With the conflict with Russia, many of the country’s monuments and works of art are clearly at risk of destruction. The Backup Ukraine project uses the technology of Polycam, a powerful prosumer app that allows you to use an iPhone or iPad to scan any physical object in 3D.
The aim is to deploy it to create the opportunity for Ukrainian users to quickly and easily scan and upload digital renderings of important monuments.
This involves the creation of 3D models of important architectural and artistic works, perfectly reproduced digitally. The 3D models saved on the specially created platform will be stored for at least 5 years, to preserve them digitally in case they are destroyed by Russian bombing.

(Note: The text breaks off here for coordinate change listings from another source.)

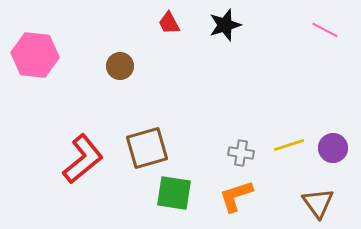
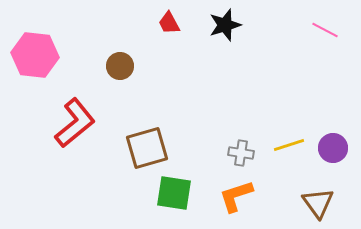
red L-shape: moved 8 px left, 36 px up
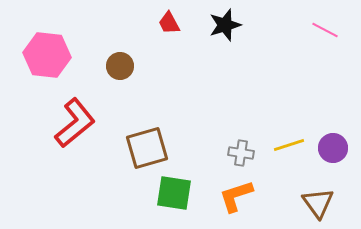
pink hexagon: moved 12 px right
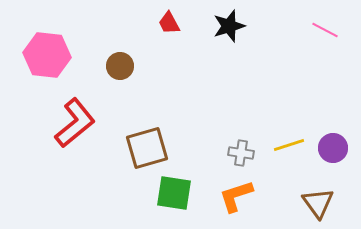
black star: moved 4 px right, 1 px down
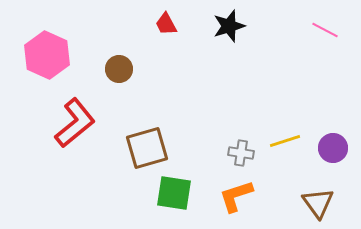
red trapezoid: moved 3 px left, 1 px down
pink hexagon: rotated 18 degrees clockwise
brown circle: moved 1 px left, 3 px down
yellow line: moved 4 px left, 4 px up
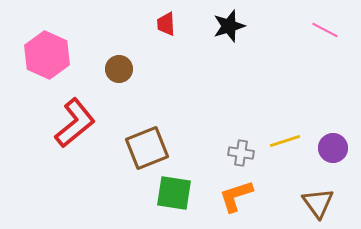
red trapezoid: rotated 25 degrees clockwise
brown square: rotated 6 degrees counterclockwise
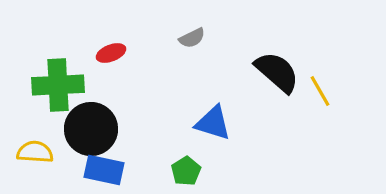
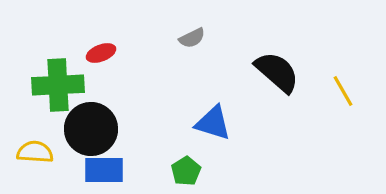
red ellipse: moved 10 px left
yellow line: moved 23 px right
blue rectangle: rotated 12 degrees counterclockwise
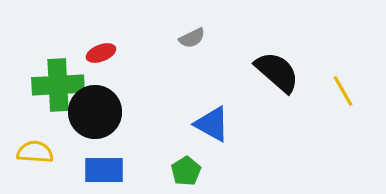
blue triangle: moved 1 px left, 1 px down; rotated 12 degrees clockwise
black circle: moved 4 px right, 17 px up
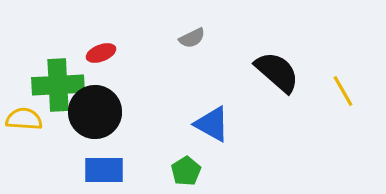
yellow semicircle: moved 11 px left, 33 px up
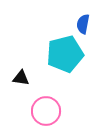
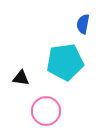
cyan pentagon: moved 8 px down; rotated 6 degrees clockwise
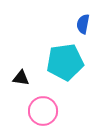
pink circle: moved 3 px left
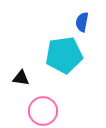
blue semicircle: moved 1 px left, 2 px up
cyan pentagon: moved 1 px left, 7 px up
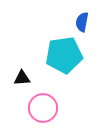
black triangle: moved 1 px right; rotated 12 degrees counterclockwise
pink circle: moved 3 px up
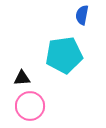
blue semicircle: moved 7 px up
pink circle: moved 13 px left, 2 px up
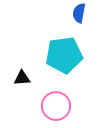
blue semicircle: moved 3 px left, 2 px up
pink circle: moved 26 px right
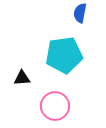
blue semicircle: moved 1 px right
pink circle: moved 1 px left
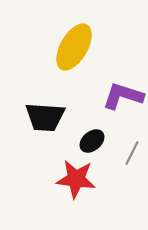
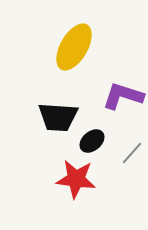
black trapezoid: moved 13 px right
gray line: rotated 15 degrees clockwise
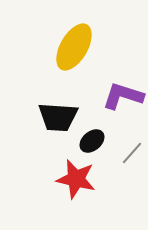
red star: rotated 6 degrees clockwise
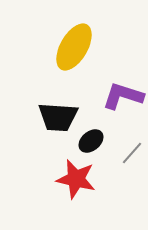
black ellipse: moved 1 px left
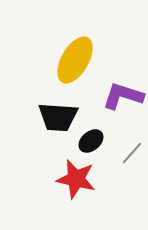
yellow ellipse: moved 1 px right, 13 px down
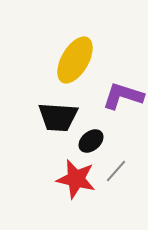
gray line: moved 16 px left, 18 px down
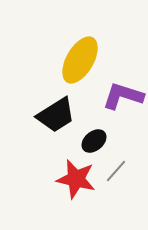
yellow ellipse: moved 5 px right
black trapezoid: moved 2 px left, 2 px up; rotated 36 degrees counterclockwise
black ellipse: moved 3 px right
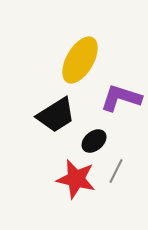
purple L-shape: moved 2 px left, 2 px down
gray line: rotated 15 degrees counterclockwise
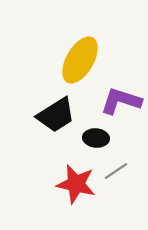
purple L-shape: moved 3 px down
black ellipse: moved 2 px right, 3 px up; rotated 45 degrees clockwise
gray line: rotated 30 degrees clockwise
red star: moved 5 px down
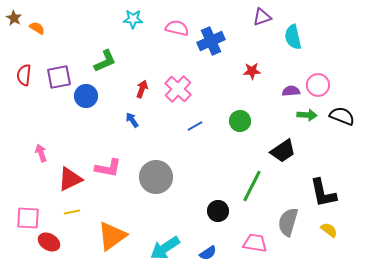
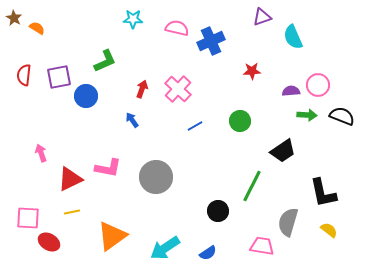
cyan semicircle: rotated 10 degrees counterclockwise
pink trapezoid: moved 7 px right, 3 px down
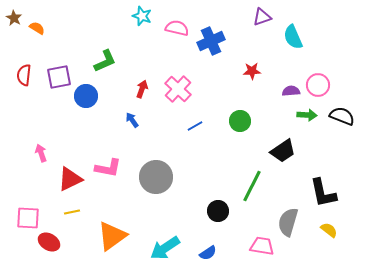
cyan star: moved 9 px right, 3 px up; rotated 18 degrees clockwise
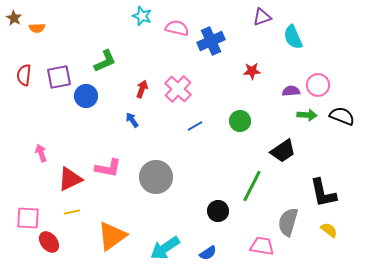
orange semicircle: rotated 147 degrees clockwise
red ellipse: rotated 20 degrees clockwise
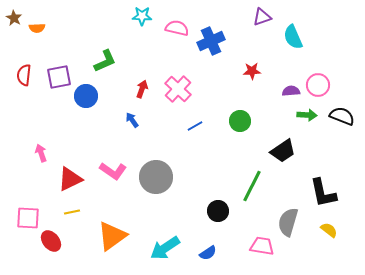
cyan star: rotated 18 degrees counterclockwise
pink L-shape: moved 5 px right, 3 px down; rotated 24 degrees clockwise
red ellipse: moved 2 px right, 1 px up
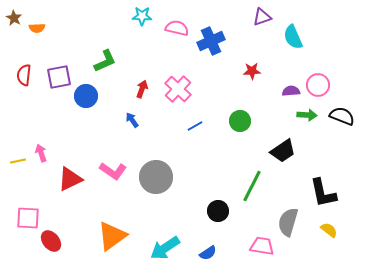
yellow line: moved 54 px left, 51 px up
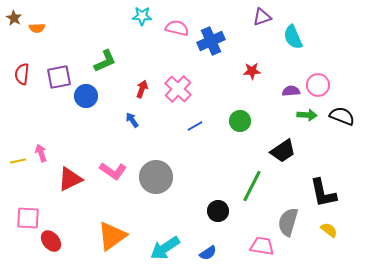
red semicircle: moved 2 px left, 1 px up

This important project comes just a few days after UNESCO itself reported that at least 52 cultural sites in Ukraine have been partially damaged or destroyed since the start of the conflict.
These include 29 churches, 16 historical buildings, four museums and four monuments, said Unesco’s deputy director general for culture, Ernesto Ottone Ramirez, in early April.
The mission of the initiative
The initiative was conceived by the creative agency Virtue, part of the Vice Media Group. Ukraine has as many as seven sites nominated as UNESCO World Heritage Sites.
Teo Thomsen, director of the Virtue agency, said:
“The idea was born out of real terror of what would happen if Putin managed to wipe out the physical basis of their history. Polymetric scanning is one of our ’10 obsessions’, technologies that we believe have revolutionary potential just around the corner and through which we observe current events to create new and exciting applications”.
In a press statement, the chair of the Danish National Commission of UNESCO, Elsebeth Gerner Nielsen, instead said:
“War claims more than lives. It can cost a country irreversible damage to its national spirit. That is why the protection of cultural heritage is crucial in any conflict. And during an ongoing war, traditional methods of cultural preservation are put under pressure. So innovative technologies are a very welcome help”.
Back in March, UNESCO sounded the alarm about the state of Ukrainian monuments. Indeed, UNESCO director-general Audrey Azoulay had said in a statement that:
“The first challenge is to mark cultural heritage sites and monuments and recall their special status as protected areas under international law”.
But evidently, all the measures taken to try to physically preserve the monuments are at risk of being in vain in the face of the conflict, which is becoming increasingly harsh, especially in some parts of the country.
This is why this project was created to try to preserve cultural sites at least in digital format, which could serve as a historical memory of sites that may have been destroyed by the war.